TRIPS THAT INVOLVE OUTER SPACE, OR FEDEX DELIVERIES, OR BIRDS

Apollo 13 (1995): Two things here: (1) It would be easy to say that this was a good trip because Hanks and his friends end up not getting killed in space, which I assume is the A1 goal when one goes to space. But I would argue that it was a disastrous trip, and part of that is because there was a long amount of time where all the astronauts thought they were going to die, which is likely terribly upsetting, but mostly it’s because they trained all of that time and spent all of that energy dreaming about walking on the moon and then ended up having to abort the mission. That had to have been terribly frustrating. (2) Ed Harris is in this movie. He’s also in The Right Stuff, a very good space movie where he plays astronaut John Glenn, and he’s also in Gravity, the best ever space movie.10 If there ever is a moment in my life where, for reasons I cannot at this moment foresee, I am tasked with being a movie astronaut, I would very much like for Ed Harris to be part of my movie space team. Rating: Frustrating trip.

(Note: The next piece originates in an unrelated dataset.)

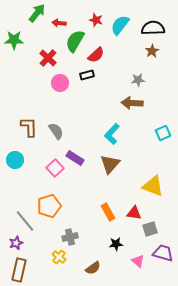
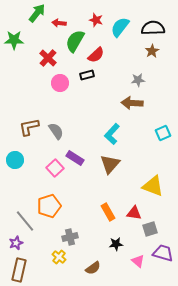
cyan semicircle: moved 2 px down
brown L-shape: rotated 100 degrees counterclockwise
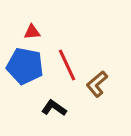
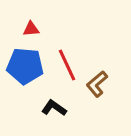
red triangle: moved 1 px left, 3 px up
blue pentagon: rotated 6 degrees counterclockwise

Cast Away (2000): Hanks is riding in an airplane to Malaysia. (He’s working as a FedEx employee.) The airplane crashes. Everyone on the plane dies except for Hanks, who ends up stranded on an island in the middle of the Pacific Ocean for over four years. He has to do many terrible things while he’s on the island, not the least of which is knock out his own rotten tooth with an ice skate blade and a rock. And I understand that all of those things—the plane crash, the death, the being stranded part, the self-dentistry—are bad. But listen, by the end of his time on the island Hanks is (a) very fit, (b) very good at fishing, (c) very good at building things with his hands and creating fire with his hands, and (d) he has a beard. Those are all things I am envious of. As such: Rating: Great trip.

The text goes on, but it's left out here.